Applications we can use this for:
- Graph Problems. The Edges can be thought of as a relation between vertices. Relation composition Using the
starnoperator is a way to ask for paths through the graph.
- Linear Relations - To some degree this might supplant my efforts on linear relations. http://www.philipzucker.com/linear-relation-algebra-of-circuits-with-hmatrix/ Z3 is fully capable of understanding linear relations.
- Safety and liveness of control systems. Again. a transition relation is natural here. It is conceivable that the state space can be heterogenous in time, which is the interesting power of the categorical style. I feel like traditional control systems usually maintain the same state space throughout.
- Program verification
- Games? Nash equilibria?
- Maybe we are just building a shitty version of alloy. https://alloytools.org/
- What about uninterpeted relations? What about higher order relations? What about reflecting into a z3 ADT for a relational language. Then we could do relational program synthesis. This is one style, just hand everything off to smt. https://github.com/nadia-polikarpova/cse291-program-synthesis/tree/master/lectures
- I should try to comply with python conventions, in particular numpy and pandas conventions. @ should be composition for example, since relation composition has a lot of flavor of matrix composition. I should overload a lot of operators, but then I’d need to wrap in a class :(
- Z3 has special support for some relations. How does that play in? https://theory.stanford.edu/~nikolaj/programmingz3.html#sec-special-relations https://z3prover.github.io/api/html/ml/Z3.Relation.html
- As long as you only use composition, there is a chaining of existentials, which really isn’t so bad.
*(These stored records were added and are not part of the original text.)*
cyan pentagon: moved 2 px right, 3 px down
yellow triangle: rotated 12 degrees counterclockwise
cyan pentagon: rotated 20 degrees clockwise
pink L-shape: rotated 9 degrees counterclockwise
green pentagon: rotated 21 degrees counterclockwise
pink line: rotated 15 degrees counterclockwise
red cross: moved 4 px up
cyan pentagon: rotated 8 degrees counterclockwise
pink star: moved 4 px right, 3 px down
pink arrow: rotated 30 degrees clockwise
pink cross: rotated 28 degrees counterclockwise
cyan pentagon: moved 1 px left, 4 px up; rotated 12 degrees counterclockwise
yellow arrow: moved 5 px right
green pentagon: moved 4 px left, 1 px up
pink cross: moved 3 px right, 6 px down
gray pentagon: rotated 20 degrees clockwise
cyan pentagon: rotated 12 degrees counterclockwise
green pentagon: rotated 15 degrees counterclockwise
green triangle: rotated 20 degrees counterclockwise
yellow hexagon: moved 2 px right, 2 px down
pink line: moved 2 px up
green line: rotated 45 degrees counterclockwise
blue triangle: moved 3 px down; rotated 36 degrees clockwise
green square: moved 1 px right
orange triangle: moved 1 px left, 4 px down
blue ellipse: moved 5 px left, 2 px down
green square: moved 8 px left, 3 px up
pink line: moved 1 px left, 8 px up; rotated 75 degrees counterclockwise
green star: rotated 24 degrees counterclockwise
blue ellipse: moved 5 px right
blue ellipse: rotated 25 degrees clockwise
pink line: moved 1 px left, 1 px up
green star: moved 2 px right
- What we’ve done here is basically analogous/identical to what John Wiegley did compiling to the category of z3. Slightly different in that he only allowed for existential composition rather than relational division. http://newartisans.com/2017/04/haskell-and-z3/
- We can reduced the burden on z3 if we know the constructive proof objects that witness our various operations. Z3 is gonna do better if we can tell it exactly which y witness the composition of operators, or clues to which branch of an Or it should use.
- It’s a bummer, but when you use quantifiers, you don’t see countermodels? Maybe there is some hook where you can, or in the dump of the proof object.
- What about recursion schemes? The exact nature of z3 to handle unbounded problems is fuzzy to me. It does have the support to define recursive functions. Also explicit induction predicates can go through sometimes. Maybe look at the Cata I made in fancy relaion algebra post
- I think most proof assistants have implementations of relation algebra available. I find you can do a surprising amount in z3.